I don’t know about you all, but this year I celebrated Christmas in a way that truly honored the Spirit of the Season: by watching a decade-old reality television season and eating pepper jack by the block. Climb into my time machine, won’t you, and let’s revisit a time when Beyonce and Rihanna ruled pop culture, investors grew rich from a credit bubble, and a dangerously stupid president endangered us all with his incompetence.
Meet the five ladies who somehow sparked a chain of events culminating in a cancer scam, the tossing of a prosthetic leg, etc.
Main Storyline: Shepherding her (awful!) son through a baseball career he’s been forced into by his (awful!!!) father.
Pros: Uhhh I don’t know. Do you like baseball?
Cons: Holy shit the Keough family. At first Jeana seems relatively inoffensive in contrast to the garbage humans parading around her. Her sullen, unfeeling husband. Her entitled, closet-case older son. Her milquetoast younger son. Her pissy, spoiled daughter. They’re all monsters, and each individual relationship between any two of them is toxic and nightmarish, and that’s when you realize Jeana is just as bad as if not worse than the rest. She’s the one who created this family, and she’s the one who meticulously curates its awfulness through a mix of pitting loved one against loved one (yes let’s have the mom weigh in on which son is a better athlete) and absurdly transparent affection-buying (have a Beemer, kiddo!). Ugh where is Tamra already.

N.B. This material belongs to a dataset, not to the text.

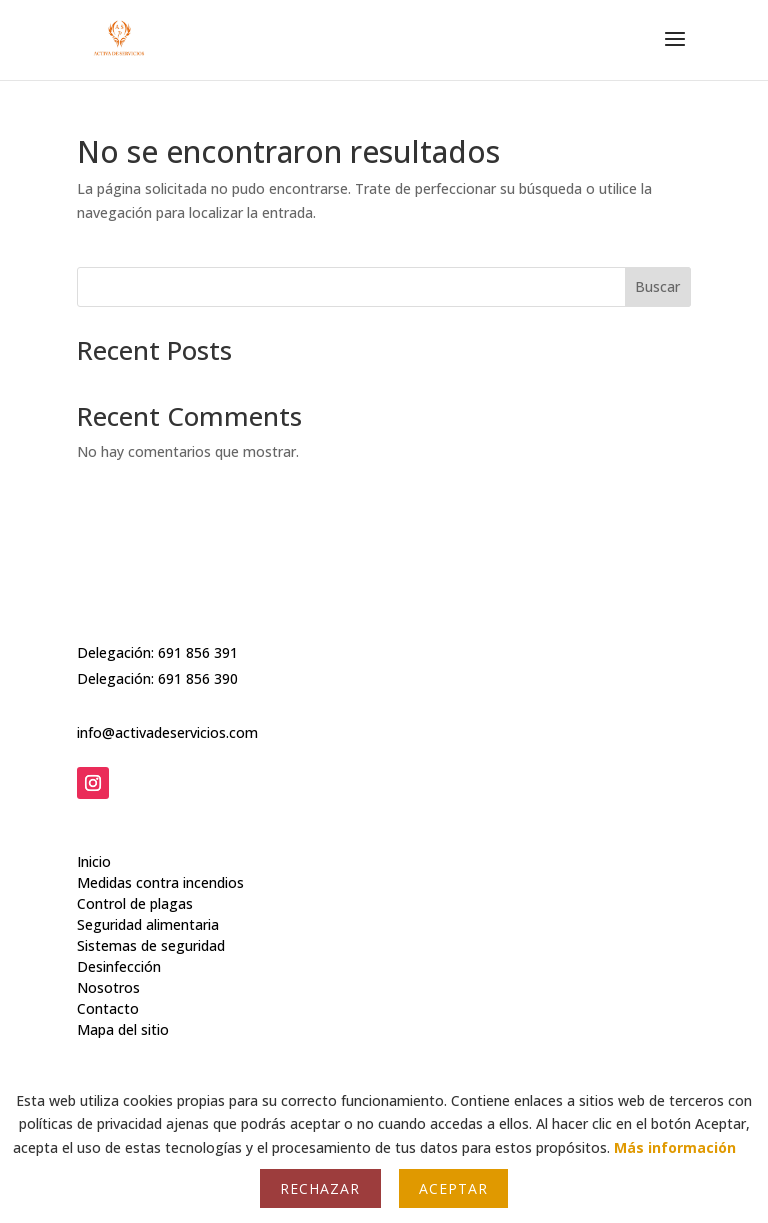  Describe the element at coordinates (94, 830) in the screenshot. I see `Inicio` at that location.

Main Storyline: Acting as the human vessel for Slade Smiley’s avalanche of bad karma.
Pros: Jo transcended the humdrum trappings of early reality TV to give us sooo much snarky realness we are not worthy. I mean, who wants to hang out with their boring husband and his lameo kids when there’s margaritas to be had at the clurb? This profound marital conflict culminates in such scenes as Jo sobbing into a fishbowl drink, Slade removing her license plate, and a car chase between the two featuring a Hummer running over a flowerbed. God bless you Joanna de la Rosa.
Cons: Patient Zero for the Smiley Strain.
Main Storyline: Almost dying from melanoma for the fifth time or so.
Pros: All of Kimberly’s best antics were off-screen, sadly, as she apparently lied to Jo that Slade was two-timing her with Lauri after their reconciliation, then quit before the reunion.
Cons: She’s sooo boooring. In fairness, part of it is just…the show doesn’t really know how to be entertaining yet. The other part is, she boring.
Main Storyline: Watching her nightmare family careen from disaster to disaster (e.g., her daughter’s car getting repoed as Lauri is attending her son’s second failed juvi hearing).
Pros: You really do sort of feel for Lauri at times, and God knows her life is darkly fascinating (especially when the darkest shit you’re accustomed to on this show is, like, Noel de Lesseps being caught with a vial of molly at a Die Antwoord show).
Cons: On the other hand, Lauri has almost-comically poor judgment, the kind you’d see in the first act of a Lifetime movie. She parses her personal weakness as a need to nurture people, but it kiiinda just plays out as straight-up letting people use her as their doormat. Even putting her son aside (spoiler alert)…she takes back her drug-addled ex. She lets her daughter move back in with no money, no life plan, and a gigantic dog she has no intention of caring for herself. It is painful woman get a grip!
Main Storyline: Everyone and I do mean *everyone* in her life informing her that she’s a controlling monster, an experience I’m sure she learns and grows from over the course of seasons 2-12.
Pros: Seeing Vicki screech at Donn or Michael or Briana or a family friend or a service person from across a room will always warm my heart. And that’s before you get into the really great deep cut Vicki microaggressions like crashing Briana’s date to inform her she cannot go out afterward. (What, she was next door at Rite Aid, and it’s not like she knew they were filming gosh.)
Cons: Why do I get the feeling that helping Lauri with her life is a bit like feeding a gremlin after midnight?